New research finds that ivermectin could help control malaria transmission

  • Ivermectin has a surprisingly interesting origin, it was discovered in soil near a Japanese golf course and developed from a bacterium that kills parasites. It went on to treat diseases like river blindness and became widely used in both human and veterinary medicine. Despite all that, it’s definitely not some miracle drug or cure-all like some would have you believe. Though that didn’t stop my grandpa from stockpiling it after watching too many Fox News ads.

  • I wonder how many years it will take for the emotional response to the word “ivermectin” to subside so that every mention of it doesn’t erupt into a two minute hate. I worry that the unintended consequence of these marketing campaigns, whether well intentioned or not, is going to be a growing list of trigger words that send people into deep mental anguish. As there seems to be a new outrage every few months, I would think there has to be some kind of real damage that accumulates from a lifetime of this.

  • > It has now been shown to reduce malaria transmission by killing the mosquitoes that feed on treated individuals.

    That seems like it will interfere with careless randomized controlled trial design. If the drug kills mosquitos, it could easily do less well at preventing the user from getting infected by a mosquito, but it could potentially prevent an infected patient from spreading an infection via mosquito or even kill a mosquito that would otherwise subsequently spread an infection between two other people.
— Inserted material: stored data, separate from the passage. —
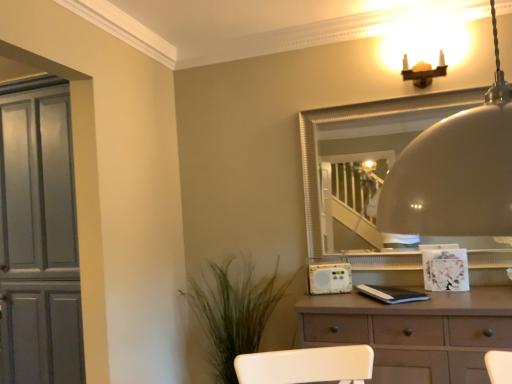 Question: From a real-world perspective, does matte gray cabinet at left sit lower than brown matte chest of drawers at center?

Choices:
 (A) no
 (B) yes

Answer: (A)

Question: Is matte gray cabinet at left looking in the opposite direction of brown matte chest of drawers at center?

Choices:
 (A) yes
 (B) no

Answer: (B)

Question: From the image's perspective, does matte gray cabinet at left appear higher than brown matte chest of drawers at center?

Choices:
 (A) yes
 (B) no

Answer: (A)

Question: Considering the relative positions of matte gray cabinet at left and brown matte chest of drawers at center in the image provided, is matte gray cabinet at left to the left of brown matte chest of drawers at center from the viewer's perspective?

Choices:
 (A) no
 (B) yes

Answer: (B)

Question: Is matte gray cabinet at left taller than brown matte chest of drawers at center?

Choices:
 (A) no
 (B) yes

Answer: (B)

Question: In terms of width, does matte gray cabinet at left look wider or thinner when compared to white plastic radio at center?

Choices:
 (A) thin
 (B) wide

Answer: (B)

Question: Is point (73, 382) closer or farther from the camera than point (323, 292)?

Choices:
 (A) farther
 (B) closer

Answer: (A)

Question: Is matte gray cabinet at left inside the boundaries of white plastic radio at center, or outside?

Choices:
 (A) outside
 (B) inside

Answer: (A)

Question: From the image's perspective, is matte gray cabinet at left positioned above or below white plastic radio at center?

Choices:
 (A) below
 (B) above

Answer: (B)

Question: Is point (349, 198) positioned closer to the camera than point (31, 112)?

Choices:
 (A) closer
 (B) farther

Answer: (B)

Question: Is silver textured mirror at upper center situated inside matte gray cabinet at left or outside?

Choices:
 (A) outside
 (B) inside

Answer: (A)

Question: From a real-world perspective, is silver textured mirror at upper center above or below matte gray cabinet at left?

Choices:
 (A) below
 (B) above

Answer: (B)

Question: Considering the positions of silver textured mirror at upper center and matte gray cabinet at left in the image, is silver textured mirror at upper center taller or shorter than matte gray cabinet at left?

Choices:
 (A) short
 (B) tall

Answer: (A)

Question: Looking at their shapes, would you say green leafy plant at lower left is wider or thinner than silver textured mirror at upper center?

Choices:
 (A) wide
 (B) thin

Answer: (A)

Question: From the image's perspective, relative to silver textured mirror at upper center, is green leafy plant at lower left above or below?

Choices:
 (A) below
 (B) above

Answer: (A)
    In any case, here’s a better article. It seems the authors are very much aware of this issue, and they randomized entire clusters of people:

    https://www.science.org/content/article/well-known-drug-coul...
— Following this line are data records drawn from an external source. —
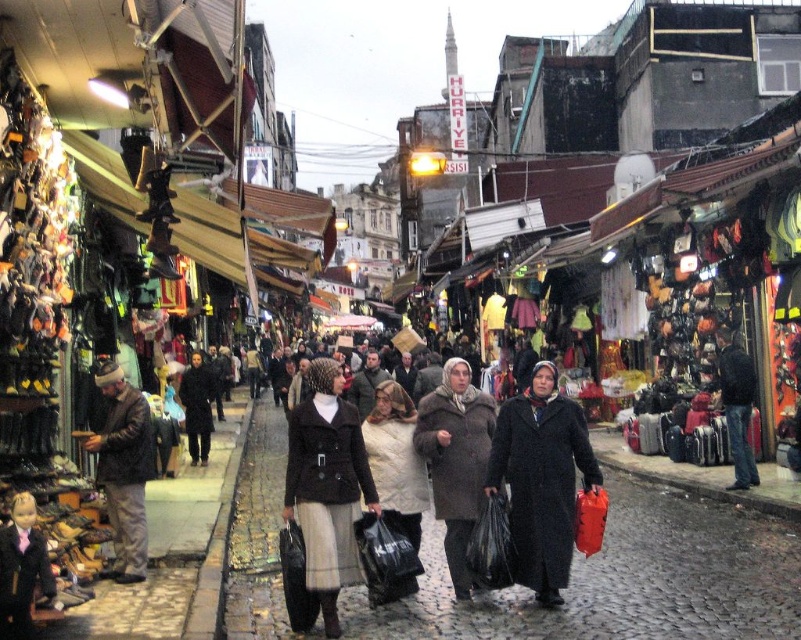 Is the position of smooth black coat at lower left more distant than that of dark brown coat at center?

No, it is not.

Find the location of a particular element. The height and width of the screenshot is (640, 801). smooth black coat at lower left is located at coordinates (22, 570).

In the scene shown: Is black matte coat at center below dark brown leather jacket at left?

Yes.

The height and width of the screenshot is (640, 801). Identify the location of black matte coat at center. (541, 480).

Find the location of a particular element. The width and height of the screenshot is (801, 640). black matte coat at center is located at coordinates (541, 480).

Can you confirm if dark blue leather jacket at right is wider than dark brown coat at center?

Incorrect, dark blue leather jacket at right's width does not surpass dark brown coat at center's.

Is dark blue leather jacket at right above dark brown coat at center?

Yes.

I want to click on dark blue leather jacket at right, so click(x=735, y=404).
  • The discoverers of ivermectin shared a Nobel Prize in 2015 [0] with a discoverer of a novel malaria treatment. Interesting coincidence.
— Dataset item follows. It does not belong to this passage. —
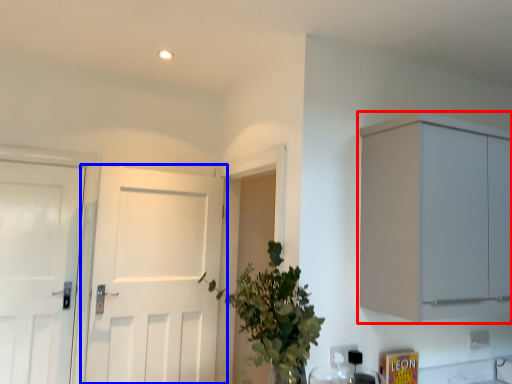 Question: Which object is closer to the camera taking this photo, cabinetry (highlighted by a red box) or door (highlighted by a blue box)?

Choices:
 (A) cabinetry
 (B) door

Answer: (A) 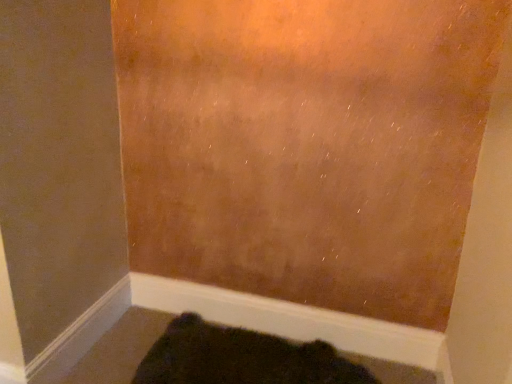 Question: Is white smooth baseboard at lower center taller than dark fuzzy rug at lower center?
    [0] https://www.nobelprize.org/prizes/medicine/2015/press-releas...

  • Ivermectin: much more than you wanted to know

    https://www.astralcodexten.com/p/ivermectin-much-more-than-y...

    Spoiler: this finding fits

  • Well something needs to be done about malaria. Since there is no hope in solving Climate Change, seems malaria and other disease are slowing heading north.

    I remember reading some nasty mosquito diseases already landed in Florida and Southern Texas. And seems malaria use to be as far north as NH.

    So, if work does not start soon, malaria could cover a decent area of the US. Of course we know the politicians will completely ignore this threat and some may even say it is no worse than the common cold. Just look at the progress on Climate Change, if decent work was done on that 30+ years ago, it would have solved lots of potential issues.

  • https://www.medpagetoday.com/special-reports/features/116436

    > Four states -- Tennessee, Arkansas, Idaho, and Louisiana -- have passed OTC ivermectin laws

    > [Nine] other states have bills moving through their legislatures

  • This paper seems misleading to me because ivermectin was dosed only once a month at about a standard dose. Based on the drug's pharmacology, there is no way in which it could maintain any effectiveness over a week.

    If the paper is legitimate, then the effect could be better with weekly dosing and much better with twice-a-week dosing.

  • it doesnt stop you from being infected, it is administered, in such dosage as to make the blood toxic to mosquitoes.

    the reduction of infection is by reduction of mosquito population.

  • We all know that Ivermectin is a miracle cure, now we just need to find something it is a miracle cure for.